What this task involves —
Whenever the string "yang" turns up in a line below, that line should be copied.

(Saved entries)
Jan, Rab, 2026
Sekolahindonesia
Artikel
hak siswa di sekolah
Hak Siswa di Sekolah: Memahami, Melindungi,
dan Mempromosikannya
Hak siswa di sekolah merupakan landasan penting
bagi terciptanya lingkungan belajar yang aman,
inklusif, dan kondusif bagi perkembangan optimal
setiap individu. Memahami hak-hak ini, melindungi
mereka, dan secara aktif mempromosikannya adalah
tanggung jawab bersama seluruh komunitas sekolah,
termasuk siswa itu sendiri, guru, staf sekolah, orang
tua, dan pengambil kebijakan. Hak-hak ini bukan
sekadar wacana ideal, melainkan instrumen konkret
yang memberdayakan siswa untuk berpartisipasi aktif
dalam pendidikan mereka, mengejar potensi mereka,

==

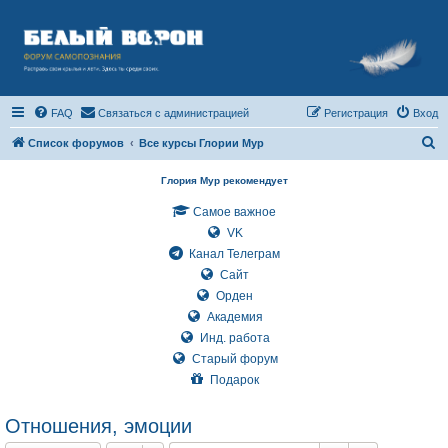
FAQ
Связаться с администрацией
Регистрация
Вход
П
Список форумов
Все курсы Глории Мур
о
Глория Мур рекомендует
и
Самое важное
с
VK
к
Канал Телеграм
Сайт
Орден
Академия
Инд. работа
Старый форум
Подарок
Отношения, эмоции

---

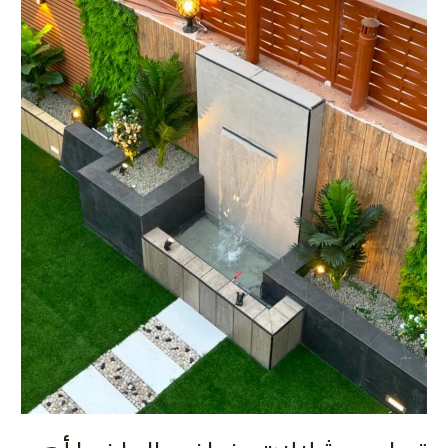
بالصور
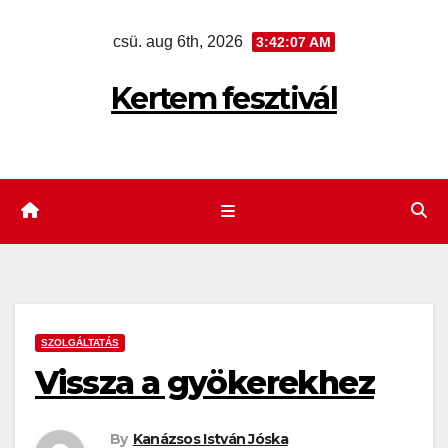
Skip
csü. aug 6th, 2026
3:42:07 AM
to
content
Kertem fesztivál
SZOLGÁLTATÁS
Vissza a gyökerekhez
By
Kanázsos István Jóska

Exercise solution —
bagi terciptanya lingkungan belajar yang aman,
yang memberdayakan siswa untuk berpartisipasi aktif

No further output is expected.